In the video, which aired during SNL’s holiday-theme episode that year, Samberg wears a mid-aughts, hipster-lite winter ensemble: wide-leg brown chinos, fingerless knit gloves, and a black, hip-length insulated parka featuring front flap pockets, bright red lining, and a white-fur-trimmed hood, which he’d had recently purchased at the original Supreme shop downtown on Lafayette Street.

“The tragedy was that we got to New York—we were from California—and we didn’t have big winter coats,” Schaffer recalls on the pod. (The Lonely Island trio grew up together in Berkeley.) “Andy had really searched around and, at the Supreme store, had found a coat he was very, very proud of and very excited to wear. And had spent a lot of money on, I assume—Supreme is not cheap. He wore it in the video, and then if he wore that jacket out in public after that he was recognizable as the character from ‘Lazy Sunday.’”

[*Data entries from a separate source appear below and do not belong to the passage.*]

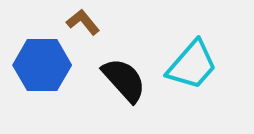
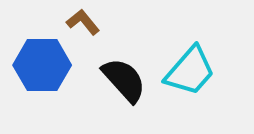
cyan trapezoid: moved 2 px left, 6 px down
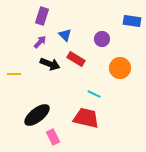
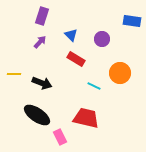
blue triangle: moved 6 px right
black arrow: moved 8 px left, 19 px down
orange circle: moved 5 px down
cyan line: moved 8 px up
black ellipse: rotated 72 degrees clockwise
pink rectangle: moved 7 px right
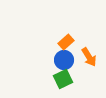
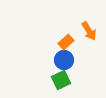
orange arrow: moved 26 px up
green square: moved 2 px left, 1 px down
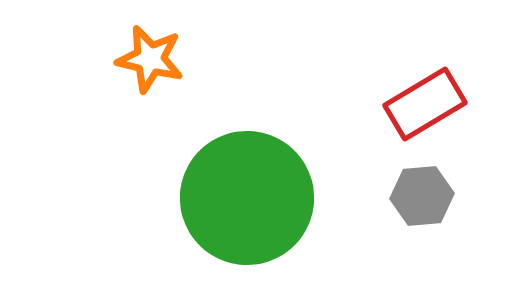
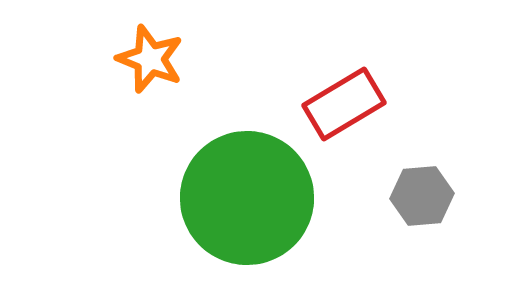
orange star: rotated 8 degrees clockwise
red rectangle: moved 81 px left
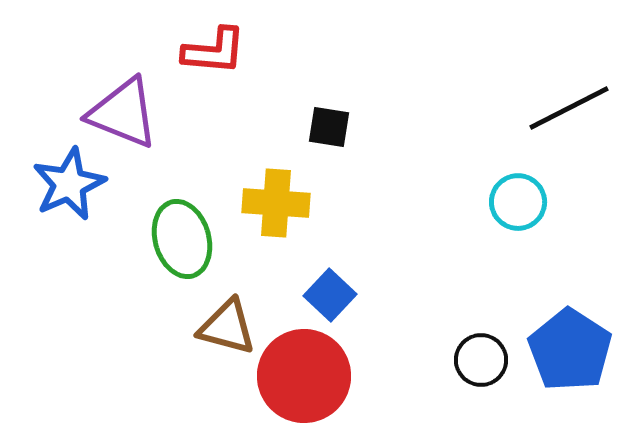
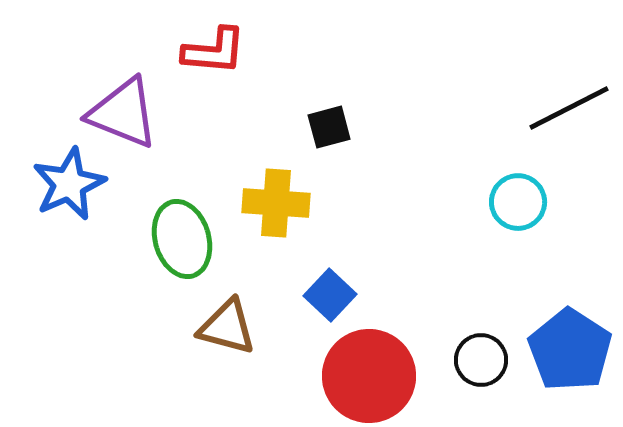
black square: rotated 24 degrees counterclockwise
red circle: moved 65 px right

In 2005, Andy Samberg—then a featured player on SNL—poses in his new Supreme parka near Times Square.

Andy Samberg, New York

In 2005, Andy Samberg—then a featured player on SNL—poses in his new Supreme parka near Times Square.
Fairchild Archive/Getty Images

“I loved that jacket,” pipes in a forlorn Samberg, who brought the coat out of retirement five years later when he and Parnell performed a reprise of “Lazy Sunday” on Late Night With Jimmy Fallon in 2010—and then again in 2012, for “Lazy Sunday 2.”

“This was the collateral damage of ‘Lazy Sunday’ that no one likes to talk about,” adds Taccone.

Samberg says their friend and fellow comedian Matt Murray first introduced him to Supreme back “when it was just a dinky little store. Before it became like, the biggest thing ever.”

“We’ve talked often about how Supreme blew up because of ‘Lazy Sunday’ and we never got our due,” he jokes, suggesting the clip may have had just as much of a hand in the makings of the skate brand as it did YouTube. “Those are two hills that we’re going to die on.”

It’s an interesting consideration: Many of the direct shout-outs in “Lazy Sunday” (Magnolia Bakery, Mr. Pibb and Red Vines, MapQuest) are timestamps of yore, but Supreme and YouTube—as tangential beneficiaries—remain cultural juggernauts. If only they could have granted the same permanence to reasonably priced two-bedroom apartments in the West Village.